Hace ya dos meses el hermano Ismael, como todas las mañanas, se dirigió a la despensa subterránea. Mientras estaba allí –según su testimonio- cargando el cereal y la harina, escuchó un ruido en el sótano, el cual está contiguo a la despensa y a mayor profundidad que ésta.
En el sótano están las bombas de agua y la caldera. Durante los últimos dos años hemos tenido filtraciones de agua que, gracias a Dios, pudimos solucionar hace poco. Pero en ese momento, el hermano Ismael temió que alguna rotura en los caños hubiese fisurado una pared. Según su propia descripción (usted ya sabe que tenemos un informe detalladísimo que se adjuntará en breve; por ahora permítame ser impreciso con el solo propósito de explicarle los hechos en su generalidad), el ruido “se confundía con el correr del agua, pero si se lo escucha con atención, era como una voz pausada que hablaba de manera monótona”.

Cuando el hermano Ismael inspeccionó rápidamente el sótano, no encontró la fuente del sonido. Pensó que el problema en las cañerías se estaba agravando. Por ello, le comunicó al fontanero de la abadía –el hermano Alberto- que posiblemente fuera necesaria una nueva revisión de las bombas.
El hermano Alberto llevó su equipo de fontanero y procedió a revisar las cañerías de agua. En ese momento, escuchó el sonido al que aludió el hermano Ismael. El ruido parecía provenir de las calderas, no de las cañerías de agua. Las calderas se encuentran detrás de unas portezuelas de metal y, normalmente, hacen mucho ruido por el continuo paso del gas. El hermano Alberto abrió la puerta y gritó. Unos segundos después, la caldera explotó con violencia, tal como fue informado en los periódicos. Sin embargo, usted ha recibido una información adicional, y esta misiva tiene como propósito confirmarle esa información.

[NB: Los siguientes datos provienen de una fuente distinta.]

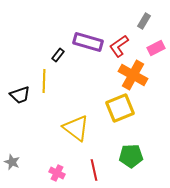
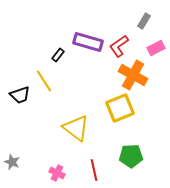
yellow line: rotated 35 degrees counterclockwise
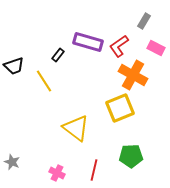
pink rectangle: rotated 54 degrees clockwise
black trapezoid: moved 6 px left, 29 px up
red line: rotated 25 degrees clockwise
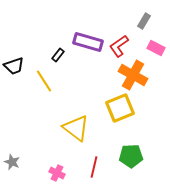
red line: moved 3 px up
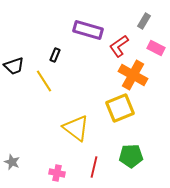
purple rectangle: moved 12 px up
black rectangle: moved 3 px left; rotated 16 degrees counterclockwise
pink cross: rotated 14 degrees counterclockwise
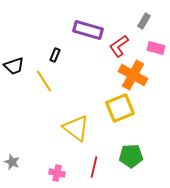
pink rectangle: rotated 12 degrees counterclockwise
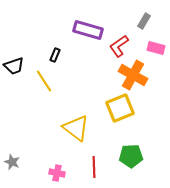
red line: rotated 15 degrees counterclockwise
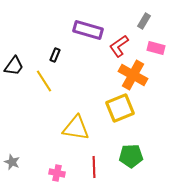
black trapezoid: rotated 35 degrees counterclockwise
yellow triangle: rotated 28 degrees counterclockwise
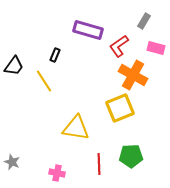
red line: moved 5 px right, 3 px up
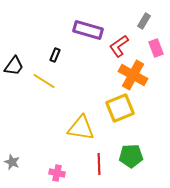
pink rectangle: rotated 54 degrees clockwise
yellow line: rotated 25 degrees counterclockwise
yellow triangle: moved 5 px right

Los periódicos hablan de una fuga de gas y de una explosión. Lo que no se dijo es: el hermano Alberto recibió heridas exactamente idénticas a los estigmas de Nuestro Señor Jesucristo. De hecho, no tuvo ninguna otra consecuencia excepto las manos atravesadas por algo punzante, el costado derecho profundamente lastimado, los pies rotos y la cabeza coronada por heridas como de pústulas. Usted sabe, al igual que yo, que la casualidad pudo haber jugado un rol importante y que esa heridas han sido consecuencias mas bien seculares, y que no hay ninguna intervención sobrenatural. Sin embargo, después de la explosión y los primeros auxilios, el hermano contó lo que vio y oyó.

Según sus palabras, el sonido que había escuchado el hermano Ismael era una voz ronca y sofocada aunque tranquila, que salía del interior de las calderas. La voz repetía la cadencia y el ritmo del Padrenuestro, con la diferencia de que en lugar de decir “Padre Nuestro que estás en los Cielos, Santificado sea tu nombre”, decía “Estación Microsat que estás en el aire, intento conexión a través de tu código”. Vio un ser alado, metálico, con forma de escorpión y elefante. Un instante después, vino la explosión y el ser desapareció.

No somos tan ingenuos para creer en apariciones diabólicas; preferimos agotar el espectro de las explicaciones seculares. Cuando recogimos los restos de las calderas, encontramos trozos de un metal que no nos pareció familiar. Pero esto no es concluyente. Lo único concluyente es: la caldera no explotó; en realidad hubo algo que explotó junto a la caldera y la hizo estallar. Pero si usted me permite, la hipótesis de un atentado contra nuestra abadía me parece risible.

Sé que quedan muchos detalles, pero las palabras del hermano Alberto se hicieron cada vez más ininteligibles. Los últimos tres días de su agonía, sólo repitió un pedido que tratamos de cumplir más allá de los límites de cualquier requerimiento humano.

Su pedido insaciable era el siguiente: “necesito jugo de pomelo, urgente”.